La République démocratique du Congo (RDC) confirme son rôle de consommateur notable de riz thaïlandais sur le continent africain. En 2024, le pays a importé près de 109 425 tonnes de riz en provenance du royaume d’Asie, selon les chiffres de l’Association nationale des exportateurs de la céréale (TREA), compilés par l'Agence Ecofin.
Cette performance place la RDC parmi les principaux marchés émergents de la Thaïlande en Afrique, aux côtés de l’Angola, du Togo, du Congo et du Ghana.
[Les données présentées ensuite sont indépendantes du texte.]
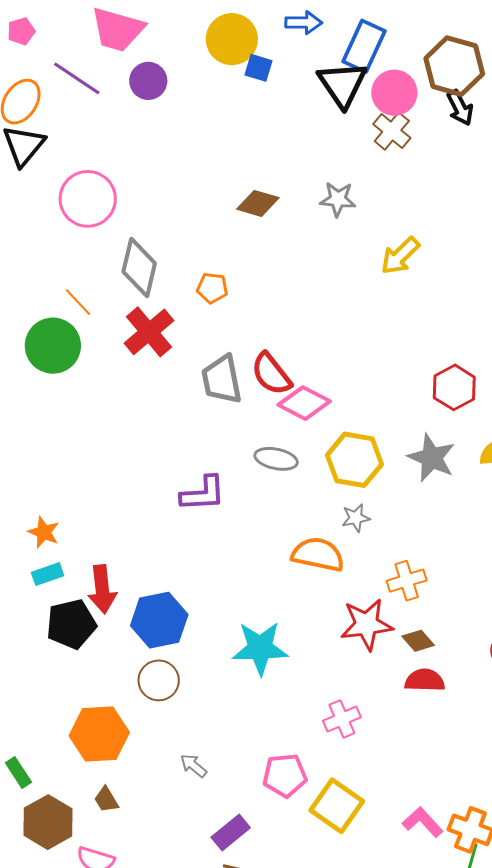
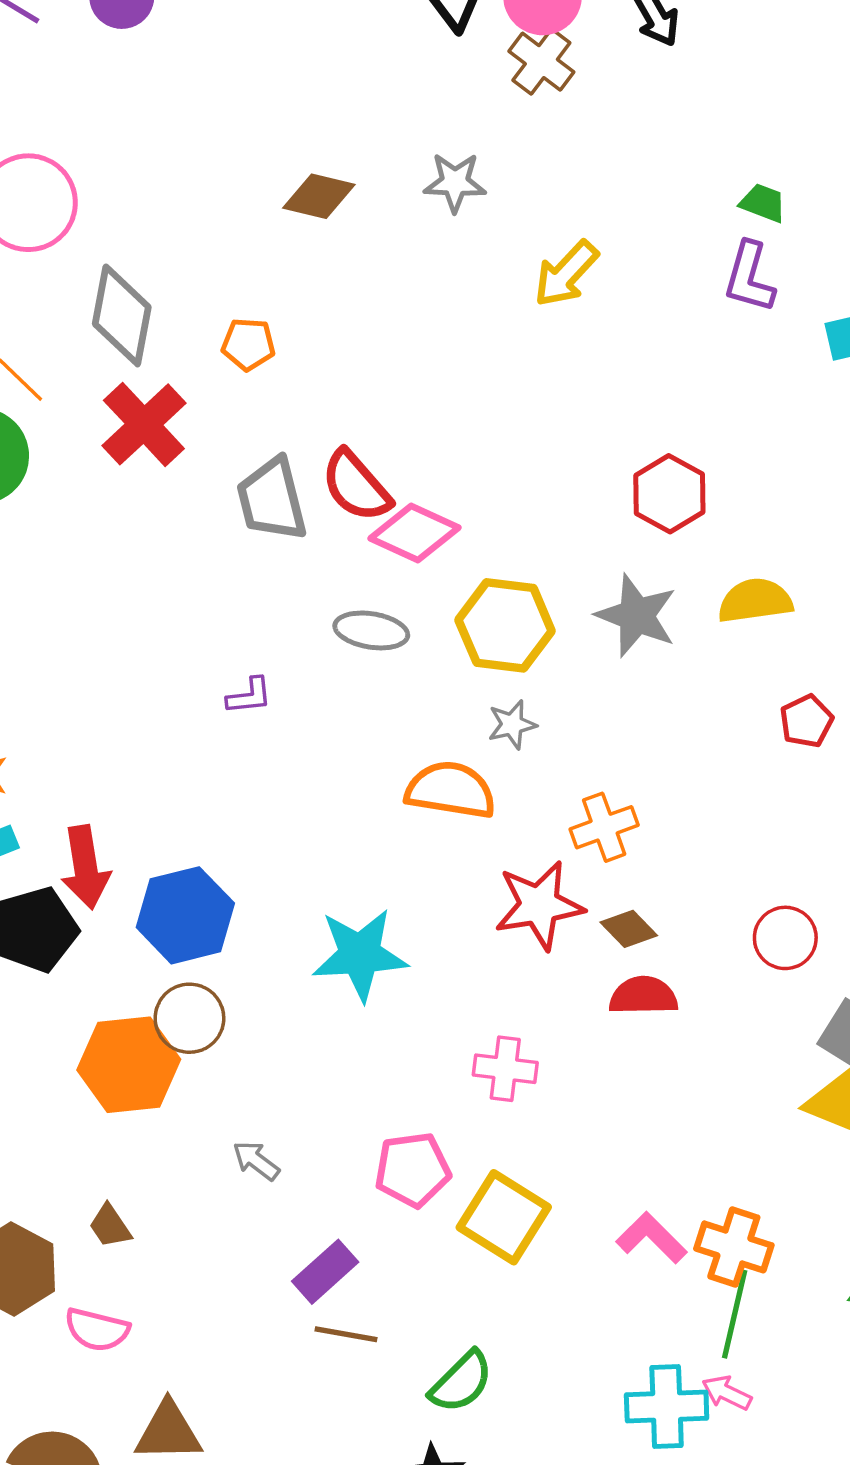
purple L-shape: (203, 494) -> (249, 696), size x0.6
pink cross: (342, 719) -> (505, 1069), turned 33
orange hexagon: (99, 734) -> (129, 1065), moved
Bien que les géants comme l’Afrique du Sud, le Sénégal ou la Côte d’Ivoire dominent le classement, l’appétit croissant de la RDC pour cette céréale traduit une évolution des habitudes alimentaires dans le pays et un besoin structurel de combler un déficit de production locale.
En tout, le continent africain a absorbé 3 millions de tonnes de riz thaïlandais en 2024, soit une hausse record de 23,3 % par rapport à l’année précédente, et représentant environ 30 % du volume total exporté par la Thaïlande (9,94 millions de tonnes).
Un marché sous tension en 2025
Toutefois, cette dynamique pourrait ralentir en 2025. Entre janvier et avril, les importations africaines de riz thaïlandais ont chuté d’environ 32 % en glissement annuel, notamment sous l’effet d’une baisse de la demande dans plusieurs pays, dont la RDC. Cette tendance s’explique par divers facteurs : fluctuations de la demande, évolution du pouvoir d’achat des ménages, mais aussi l’impact de la concurrence d’autres origines, comme l’Inde ou le Vietnam.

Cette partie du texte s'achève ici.